Not just smart. She's beautiful too! |
Excellent question. That's why I married such a smart woman.
There is a phenomenon is marketing, especially for events which I refer to as the Ladies' Night Effect. Women in general do not want to go to an event where there will be very few other women. They tend to feel uncomfortable and even unsafe. Men, also, all things being equal, prefer to be places where there are women. Thus, bars and nightclubs across the country advertise Ladies' Nights. Free drinks, reduced entry price, and other enticements to women encourage women to attend. More importantly, it signals to women that other women will be there. Likewise, it signals to men that many women will be there. It is effective marketing to both genders although it only targets one.
In a recent article on Medium.com entitled A Gentleman's Guide to Rape Culture, Zaron Burnett discusses the fact that most women in America are frequently concerned about their safety. Whatever your opinion on the actual statistics and prevalence of attacks is, the fact is that most women take safety into account when making plans. If you are an event planner, this means that a large portion of your audience is considering how safe they will be at your event when deciding if they want to attend or not.
I'm going to repeat that for anyone who plans and promotes events, especially men who do so: A large portion of your audience is considering how safe they will be at your event when deciding if they want to attend or not. So, looking at your marketing, does it lead them to feel more safe or less safe? And, if the latter, how much money are you losing because women are staying home because they perceive your event as unsafe?
This is not about feminism, morality, or equal rights (important as those issues are). This is about the fact that these factors have concrete, real world impacts on an event's bottom line.
This image was used on the WCCC 106.9 Facebook Page to promote Comic Con |
There is a way to use images of women to attract other women to an event and a way to use similar images to repel them.

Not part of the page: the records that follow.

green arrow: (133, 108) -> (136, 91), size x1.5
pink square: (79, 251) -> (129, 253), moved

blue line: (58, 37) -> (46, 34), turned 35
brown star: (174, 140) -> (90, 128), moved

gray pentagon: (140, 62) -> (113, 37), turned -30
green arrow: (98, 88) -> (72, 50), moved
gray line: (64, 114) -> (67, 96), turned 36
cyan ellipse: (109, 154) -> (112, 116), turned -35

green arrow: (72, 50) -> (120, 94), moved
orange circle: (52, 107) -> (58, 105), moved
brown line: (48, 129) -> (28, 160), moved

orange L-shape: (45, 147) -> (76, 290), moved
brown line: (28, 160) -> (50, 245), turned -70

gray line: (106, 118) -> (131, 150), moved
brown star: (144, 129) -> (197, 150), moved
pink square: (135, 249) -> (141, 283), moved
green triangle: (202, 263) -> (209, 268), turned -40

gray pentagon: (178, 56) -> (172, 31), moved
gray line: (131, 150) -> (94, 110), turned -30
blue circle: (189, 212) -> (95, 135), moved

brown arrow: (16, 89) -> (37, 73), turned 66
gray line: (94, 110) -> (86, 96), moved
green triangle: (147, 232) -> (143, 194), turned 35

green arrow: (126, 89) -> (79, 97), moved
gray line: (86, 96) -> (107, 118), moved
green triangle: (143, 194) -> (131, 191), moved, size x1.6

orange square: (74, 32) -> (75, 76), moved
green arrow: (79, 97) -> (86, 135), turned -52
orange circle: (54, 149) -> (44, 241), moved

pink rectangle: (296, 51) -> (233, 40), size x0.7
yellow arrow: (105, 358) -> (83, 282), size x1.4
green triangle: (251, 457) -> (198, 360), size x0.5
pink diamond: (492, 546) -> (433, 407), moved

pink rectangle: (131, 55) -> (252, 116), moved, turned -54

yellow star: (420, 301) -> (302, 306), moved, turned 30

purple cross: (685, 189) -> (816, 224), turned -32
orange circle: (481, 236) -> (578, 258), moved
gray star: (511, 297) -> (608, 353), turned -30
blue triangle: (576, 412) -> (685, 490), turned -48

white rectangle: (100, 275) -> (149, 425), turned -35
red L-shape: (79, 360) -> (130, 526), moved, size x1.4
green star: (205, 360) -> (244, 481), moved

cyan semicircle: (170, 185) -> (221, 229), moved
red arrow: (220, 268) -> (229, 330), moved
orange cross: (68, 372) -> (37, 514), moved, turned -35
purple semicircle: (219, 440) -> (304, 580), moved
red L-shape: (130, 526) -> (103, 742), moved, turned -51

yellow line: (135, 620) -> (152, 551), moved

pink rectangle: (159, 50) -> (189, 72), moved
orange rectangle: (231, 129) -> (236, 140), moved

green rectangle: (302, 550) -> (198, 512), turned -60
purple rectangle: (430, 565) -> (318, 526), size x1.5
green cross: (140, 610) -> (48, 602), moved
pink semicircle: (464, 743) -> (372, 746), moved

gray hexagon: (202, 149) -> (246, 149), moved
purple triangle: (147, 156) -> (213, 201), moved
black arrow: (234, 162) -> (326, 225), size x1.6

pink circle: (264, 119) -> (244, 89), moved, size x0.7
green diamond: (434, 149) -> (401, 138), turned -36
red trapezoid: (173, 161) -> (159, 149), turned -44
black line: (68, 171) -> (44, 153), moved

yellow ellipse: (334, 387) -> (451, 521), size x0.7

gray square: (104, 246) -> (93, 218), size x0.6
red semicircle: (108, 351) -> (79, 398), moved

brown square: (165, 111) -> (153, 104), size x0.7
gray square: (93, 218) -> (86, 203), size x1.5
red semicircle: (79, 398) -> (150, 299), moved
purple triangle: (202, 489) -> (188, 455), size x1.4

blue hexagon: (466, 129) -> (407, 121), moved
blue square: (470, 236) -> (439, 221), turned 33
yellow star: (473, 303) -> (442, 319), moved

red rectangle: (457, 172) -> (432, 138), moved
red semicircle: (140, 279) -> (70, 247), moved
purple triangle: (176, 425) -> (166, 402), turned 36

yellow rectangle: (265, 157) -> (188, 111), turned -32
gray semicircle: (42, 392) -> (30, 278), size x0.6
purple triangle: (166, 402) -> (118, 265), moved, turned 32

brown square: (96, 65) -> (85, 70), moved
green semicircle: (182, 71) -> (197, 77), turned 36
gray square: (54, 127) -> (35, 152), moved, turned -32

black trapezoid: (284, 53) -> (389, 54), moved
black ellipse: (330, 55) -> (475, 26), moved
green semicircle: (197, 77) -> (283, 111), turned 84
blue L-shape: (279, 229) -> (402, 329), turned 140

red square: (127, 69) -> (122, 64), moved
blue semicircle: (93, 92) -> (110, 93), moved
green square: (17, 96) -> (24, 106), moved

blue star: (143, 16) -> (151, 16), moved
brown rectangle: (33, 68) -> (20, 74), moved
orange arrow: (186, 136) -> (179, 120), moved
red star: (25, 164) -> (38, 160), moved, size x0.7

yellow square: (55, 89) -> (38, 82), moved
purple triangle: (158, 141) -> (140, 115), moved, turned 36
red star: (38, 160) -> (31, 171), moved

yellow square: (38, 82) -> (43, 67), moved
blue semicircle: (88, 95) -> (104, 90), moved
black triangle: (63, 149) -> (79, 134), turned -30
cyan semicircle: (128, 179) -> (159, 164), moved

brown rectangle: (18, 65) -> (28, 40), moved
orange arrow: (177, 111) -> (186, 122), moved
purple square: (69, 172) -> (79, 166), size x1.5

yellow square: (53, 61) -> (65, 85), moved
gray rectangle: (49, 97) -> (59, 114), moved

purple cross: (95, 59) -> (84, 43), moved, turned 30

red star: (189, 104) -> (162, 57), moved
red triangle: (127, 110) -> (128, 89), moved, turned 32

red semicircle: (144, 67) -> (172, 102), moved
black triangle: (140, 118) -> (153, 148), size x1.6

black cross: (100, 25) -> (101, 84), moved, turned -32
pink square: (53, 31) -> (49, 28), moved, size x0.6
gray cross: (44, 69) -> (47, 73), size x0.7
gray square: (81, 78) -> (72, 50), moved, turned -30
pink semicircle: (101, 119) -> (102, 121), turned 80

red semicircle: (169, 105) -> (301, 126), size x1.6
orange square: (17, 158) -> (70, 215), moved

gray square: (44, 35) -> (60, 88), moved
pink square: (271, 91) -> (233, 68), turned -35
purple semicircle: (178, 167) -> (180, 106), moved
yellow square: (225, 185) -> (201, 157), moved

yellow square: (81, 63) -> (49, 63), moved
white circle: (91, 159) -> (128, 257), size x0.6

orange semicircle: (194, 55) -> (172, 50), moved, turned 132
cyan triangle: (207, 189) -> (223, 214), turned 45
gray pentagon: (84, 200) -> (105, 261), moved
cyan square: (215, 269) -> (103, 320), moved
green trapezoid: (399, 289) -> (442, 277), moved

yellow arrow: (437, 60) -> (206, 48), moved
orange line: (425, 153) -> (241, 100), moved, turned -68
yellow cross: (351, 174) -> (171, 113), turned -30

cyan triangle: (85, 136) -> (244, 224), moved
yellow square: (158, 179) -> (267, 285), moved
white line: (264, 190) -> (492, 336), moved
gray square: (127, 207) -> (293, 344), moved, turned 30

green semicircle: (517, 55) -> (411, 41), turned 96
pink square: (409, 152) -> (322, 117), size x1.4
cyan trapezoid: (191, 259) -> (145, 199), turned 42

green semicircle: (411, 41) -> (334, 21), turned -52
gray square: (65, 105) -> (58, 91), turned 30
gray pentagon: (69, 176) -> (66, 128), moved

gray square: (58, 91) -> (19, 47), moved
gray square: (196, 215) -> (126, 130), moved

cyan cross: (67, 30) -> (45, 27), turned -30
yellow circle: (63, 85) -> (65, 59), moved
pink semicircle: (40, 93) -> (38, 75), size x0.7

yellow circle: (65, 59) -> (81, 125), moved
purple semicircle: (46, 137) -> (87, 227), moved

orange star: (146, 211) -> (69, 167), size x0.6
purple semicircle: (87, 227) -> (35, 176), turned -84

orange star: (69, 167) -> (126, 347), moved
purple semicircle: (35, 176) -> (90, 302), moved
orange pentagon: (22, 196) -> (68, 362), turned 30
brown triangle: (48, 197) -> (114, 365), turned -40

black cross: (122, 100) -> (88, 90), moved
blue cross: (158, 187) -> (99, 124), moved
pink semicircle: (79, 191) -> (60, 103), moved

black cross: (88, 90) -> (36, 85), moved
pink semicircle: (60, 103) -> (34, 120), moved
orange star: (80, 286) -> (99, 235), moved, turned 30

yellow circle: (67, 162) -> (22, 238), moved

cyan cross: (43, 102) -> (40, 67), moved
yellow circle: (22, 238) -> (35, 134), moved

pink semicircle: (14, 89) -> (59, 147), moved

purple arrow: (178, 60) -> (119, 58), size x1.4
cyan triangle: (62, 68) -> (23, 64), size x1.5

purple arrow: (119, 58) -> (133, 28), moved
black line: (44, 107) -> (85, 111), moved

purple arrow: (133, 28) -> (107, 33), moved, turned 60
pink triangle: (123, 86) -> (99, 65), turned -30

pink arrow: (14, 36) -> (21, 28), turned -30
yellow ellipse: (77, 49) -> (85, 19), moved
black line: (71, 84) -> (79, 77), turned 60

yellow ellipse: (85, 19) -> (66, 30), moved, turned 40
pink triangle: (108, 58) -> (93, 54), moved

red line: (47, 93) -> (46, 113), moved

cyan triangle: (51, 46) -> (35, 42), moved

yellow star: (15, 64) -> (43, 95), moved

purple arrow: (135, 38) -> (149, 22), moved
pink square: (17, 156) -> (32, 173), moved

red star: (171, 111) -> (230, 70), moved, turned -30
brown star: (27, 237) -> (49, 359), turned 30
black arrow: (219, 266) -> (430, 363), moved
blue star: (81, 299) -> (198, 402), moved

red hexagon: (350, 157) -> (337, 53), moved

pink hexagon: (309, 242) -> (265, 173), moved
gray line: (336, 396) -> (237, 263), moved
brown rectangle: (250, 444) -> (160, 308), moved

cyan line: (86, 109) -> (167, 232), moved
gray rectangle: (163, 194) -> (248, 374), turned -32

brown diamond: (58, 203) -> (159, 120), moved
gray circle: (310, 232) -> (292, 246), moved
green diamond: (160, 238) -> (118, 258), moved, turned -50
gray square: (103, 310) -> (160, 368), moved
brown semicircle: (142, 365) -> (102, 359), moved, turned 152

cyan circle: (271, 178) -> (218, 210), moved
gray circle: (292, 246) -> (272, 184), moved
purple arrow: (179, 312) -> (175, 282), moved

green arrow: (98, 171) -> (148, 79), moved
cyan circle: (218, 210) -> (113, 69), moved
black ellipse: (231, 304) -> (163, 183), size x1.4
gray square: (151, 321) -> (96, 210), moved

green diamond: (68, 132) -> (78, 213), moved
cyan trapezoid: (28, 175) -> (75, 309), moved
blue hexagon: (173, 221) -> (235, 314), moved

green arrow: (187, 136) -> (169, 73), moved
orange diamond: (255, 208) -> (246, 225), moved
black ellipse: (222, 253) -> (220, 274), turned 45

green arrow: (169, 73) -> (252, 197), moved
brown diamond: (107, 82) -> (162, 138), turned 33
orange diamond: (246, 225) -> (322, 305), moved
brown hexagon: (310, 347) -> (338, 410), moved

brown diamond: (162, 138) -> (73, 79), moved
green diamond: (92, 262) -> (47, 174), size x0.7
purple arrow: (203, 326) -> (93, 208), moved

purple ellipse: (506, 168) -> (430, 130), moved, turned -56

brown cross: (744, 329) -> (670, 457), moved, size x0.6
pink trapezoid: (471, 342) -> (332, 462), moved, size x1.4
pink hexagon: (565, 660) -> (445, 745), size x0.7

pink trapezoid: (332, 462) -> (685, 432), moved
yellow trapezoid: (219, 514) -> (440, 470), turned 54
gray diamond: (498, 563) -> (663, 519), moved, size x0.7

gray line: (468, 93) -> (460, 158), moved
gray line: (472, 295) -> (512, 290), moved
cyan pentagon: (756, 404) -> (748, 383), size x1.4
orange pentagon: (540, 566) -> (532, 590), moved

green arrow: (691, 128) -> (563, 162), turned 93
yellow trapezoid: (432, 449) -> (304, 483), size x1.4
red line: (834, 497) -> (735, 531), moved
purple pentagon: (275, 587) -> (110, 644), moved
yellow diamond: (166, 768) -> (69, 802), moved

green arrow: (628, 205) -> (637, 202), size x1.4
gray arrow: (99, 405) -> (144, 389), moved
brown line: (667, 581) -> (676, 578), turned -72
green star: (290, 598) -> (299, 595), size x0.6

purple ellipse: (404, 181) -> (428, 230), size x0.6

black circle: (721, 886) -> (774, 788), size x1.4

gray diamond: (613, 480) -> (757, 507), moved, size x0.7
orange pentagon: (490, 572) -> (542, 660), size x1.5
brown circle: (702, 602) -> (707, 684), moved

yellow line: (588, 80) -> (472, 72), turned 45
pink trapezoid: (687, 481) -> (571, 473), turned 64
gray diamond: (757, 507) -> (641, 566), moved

Consider the image that I discussed in my last post. The women do not look like regular women, and the caption implies that their breasts are the only interesting traits they have (Twelve reasons, six women, in case you didn't get the inference). This marketing could be effective to bring some men to the event, but the men it would bring would be men who are inclined to be receptive to this advertising, a population with a higher than average tendency to objectify women.
To a woman, especially a woman who likes to cosplay at conventions, this signals that this is an event where they might be more likely to find themselves objectified and even possibly harassed. Whether it is true or not, the perception is there. This kind of promotion will attract, more or less, zero women, but consider how the women that Mr. Burnett refers to in his article would see this piece.
You might object that no one is going to look at a single advertising piece and say, "that image tells me that this event is disrespectful to women so I will not attend." You may be correct. However, businesses, especially events, live and die on the margin. A massive portion of potential attendees to an event decide in the last few days or even hours leading up to an event if they will attend. They are on the fence up to the last minute. A rain storm, light cold, or interesting show on TV could dissuade them. With those people, it takes very little to move them from the "maybe yes" side to the "maybe no" side.
Image for Jeff Mach Event's Build a Better Ball Pit GoFundMe |
Over 50% of the population of America are women, and they control a disproportionate amount of the public's spending power. To insult them, demean them, and objectify them for marketing purposes is not merely morally wrong, it is strategically wrong.